Scripts are organised into numbered modules that compile in a fixed order, roughly engine-core → game → world → mission:

scripts/
├── 3_Game/ # game-wide logic
├── 4_World/ # entities and items
└── 5_Mission/ # HUD, menus, the player's session

(There are five — 1_Core and 2_GameLib come first — but 3_Game, 4_World, and 5_Mission are the ones you’ll touch.) A lower module can’t see a higher one: code in 3_Game can’t reach 5_Mission, but 5_Mission can use everything below it. The Game structure page goes deeper.

So the whole lifecycle, in one line: source files → declared by config.cpp → packed into a .pbo → dropped in @MyMod/Addons/ → signed with a .bikey → loaded by the game. Packing and Publishing cover the back half.

The base game’s own content lives in its addons (the data root you’ll see referenced as DZ, with the core addon DZ_Data). After you extract the game data during Workbench setup, you can read all of it — that’s your reference for how Bohemia builds things.

The key idea is that mods extend the game; they don’t replace it. You rarely edit a vanilla file.
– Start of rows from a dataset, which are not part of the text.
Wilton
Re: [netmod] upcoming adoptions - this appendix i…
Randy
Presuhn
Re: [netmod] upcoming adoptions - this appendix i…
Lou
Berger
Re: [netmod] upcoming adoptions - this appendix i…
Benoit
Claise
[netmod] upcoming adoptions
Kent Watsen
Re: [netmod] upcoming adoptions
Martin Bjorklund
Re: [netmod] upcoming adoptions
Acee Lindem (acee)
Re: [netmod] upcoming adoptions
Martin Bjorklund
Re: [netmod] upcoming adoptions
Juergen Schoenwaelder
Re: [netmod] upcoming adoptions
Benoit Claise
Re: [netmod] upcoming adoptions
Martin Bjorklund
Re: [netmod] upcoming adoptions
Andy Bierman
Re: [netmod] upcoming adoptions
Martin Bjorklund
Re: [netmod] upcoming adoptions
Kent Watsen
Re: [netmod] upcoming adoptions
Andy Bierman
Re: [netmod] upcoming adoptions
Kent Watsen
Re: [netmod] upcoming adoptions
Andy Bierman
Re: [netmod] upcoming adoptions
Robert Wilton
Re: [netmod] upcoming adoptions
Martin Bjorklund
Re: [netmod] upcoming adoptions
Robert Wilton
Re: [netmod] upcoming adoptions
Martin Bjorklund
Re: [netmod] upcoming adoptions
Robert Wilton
Instead:

  • modded class lets you bolt onto an existing class without touching the original — you override just the methods you care about and call super to keep the original behaviour. (See EnScript basics.)
  • Config inheritance lets your item inherit from a vanilla one and change only what’s different.
  • requiredAddons[] guarantees your addon loads after whatever it builds on, so the classes you’re extending already exist.

The game itself is launched with your mod via the -mod= parameter pointing at the @MyMod folder.
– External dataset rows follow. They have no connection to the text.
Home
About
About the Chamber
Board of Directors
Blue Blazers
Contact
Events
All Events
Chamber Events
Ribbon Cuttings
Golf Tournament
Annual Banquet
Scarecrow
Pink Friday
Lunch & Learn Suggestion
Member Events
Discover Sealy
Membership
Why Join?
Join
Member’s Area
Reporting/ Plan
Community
You don’t assemble any of this by hand. The free DayZ Tools suite (on Steam) gives you:

  • Workbench — the scripting and engine-side workspace, with a live script debugger.
  • Object Builder — the 3D model tool, where P3Ds are built and configured.
  • Addon Builder — packs a source folder into a .pbo.
  • Publisher — uploads finished mods to the Steam Workshop.
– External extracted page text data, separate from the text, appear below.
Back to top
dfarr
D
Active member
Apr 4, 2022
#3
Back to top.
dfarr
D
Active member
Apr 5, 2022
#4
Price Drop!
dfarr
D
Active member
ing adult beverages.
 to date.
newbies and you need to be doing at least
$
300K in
Everything is rooted on a virtual P: drive that mirrors the game’s filesystem. Setting that up correctly is the first real hurdle, and it has its own page: Workbench setup. The wider build-and-ship workflow lives under Tooling & Setup.

The learning curve (and where people get stuck)

Section titled “The learning curve (and where people get stuck)”

Be honest with yourself going in: DayZ modding has a steep start. The hard part usually isn’t the concepts — it’s that the knowledge is scattered, often assumes prior Arma experience, and leaves gaps exactly where beginners need help. That gap is the reason this site exists.

The places people most often lose time:

  • Tool setup. The P: drive and game-data extraction trip up almost everyone first. Workbench setup is written to get you past it.
  • The asset pipeline. Levels of detail, named selections, memory points, materials, and texture-map naming all have to be exactly right, and a small mistake fails quietly. See Asset Work.
  • EnScript’s sharp edges. Reference counting and the client/server split cause a whole category of “it works, then it doesn’t” bugs. Skim Common gotchas before you write much — it saves hours.

None of it is beyond a careful beginner. Set up your tools, copy how the base game does something, change one thing at a time, and read the logs when it breaks.